Federal Contracting Issues

Finally, a number of federal contracting considerations are raised by the Final Rule.

  • The Final Rule and its related contract clauses may be retroactively included in federal contracts should a federal agency fail to include them in new contracts, extensions, renewals or modifications. 29 C.F.R. § 13.44(f).
  • Contractors and subcontractors of all tiers are required to “flow down” the Final Rule contract clauses on all covered subcontracts. 29 C.F.R. § 13.21(b).
  • Detailed recordkeeping requirements are imposed regarding the kinds of information that must be maintained for three years. 29 C.F.R. § 13.25.
  • There is a new notice requirement obligating contractors and subcontractors to display a poster advising employees of their rights under the Final Rule. 29 C.F.R. § 13.26.
  • Compliance with the Final Rule is an express “condition of payment” by the federal government and higher-tier contractors. In other words, noncompliance constitutes grounds for the government to withhold payment. 29 C.F.R. § 13.21(a) and (b).
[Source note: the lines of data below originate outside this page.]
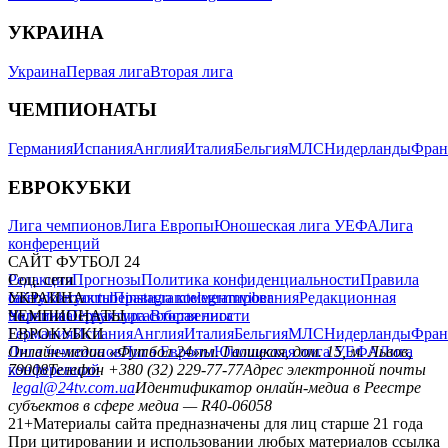
УКРАИНА
Украина
Первая лига
Вторая лига
ЧЕМПИОНАТЫ
Германия
Испания
Англия
Италия
Бельгия
МЛС
Нидерланды
Фран
ЕВРОКУБКИ
Лига чемпионов
Лига Европы
Юношеская лига УЕФА
Лига
конференций
САЙТ ФУТБОЛ 24
Редакция
Соц. сети
Прогнозы
Политика конфиденциальности
Правила
сайту
facebook
УКРАИНА
Контакты
x
youtube
Правила комментирования
instagram
telegram
viber
Редакционная
политика
Украина
ЧЕМПИОНАТЫ
Первая лига
Структура собственности
Вторая лига
Германия
ЕВРОКУБКИ
Испания
Англия
Италия
Бельгия
МЛС
Нидерланды
Фран
Лига чемпионов
Онлайн-медиа «Футбол 24»
Лига Европы
пл. Галицкая, дом. 15, м. Львов,
Юношеская лига УЕФА
Лига
конференций
79008
Телефон +380 (32) 229-77-77
Адрес электронной почты
legal@24tv.com.ua
Идентификатор онлайн-медиа в Реестре
субъектов в сфере медиа — R40-06058
21+
Материалы сайта предназначены для лиц старше 21 года
При цитировании и использовании любых материалов ссылка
  • Contracting officers may also terminate federal contracts for failure to comply with the Final Rule. 29 C.F.R. § 13.11(c). Contractors and subcontractors found to have disregarded their obligations under the Final Rule shall be subject to debarment proceedings. 29 C.F.R. § 13.44(d); § 13.52. Furthermore, nothing in the Final Rule “is intended to limit or preclude a civil action under the False Claims Act, 31 U.S.C. 3730, or criminal prosecution under 18 U.S.C. 1001.” 29 C.F.R. § 13.1(c).
  • The Final Rule covers only those federal contracts not covered by the Federal Acquisition Regulation (“FAR”). We are still waiting on the FAR Council to promulgate new FAR clauses analogous to those set out in the Final Rule and called for in Executive Order 13706 to be incorporated into FAR-covered contracts.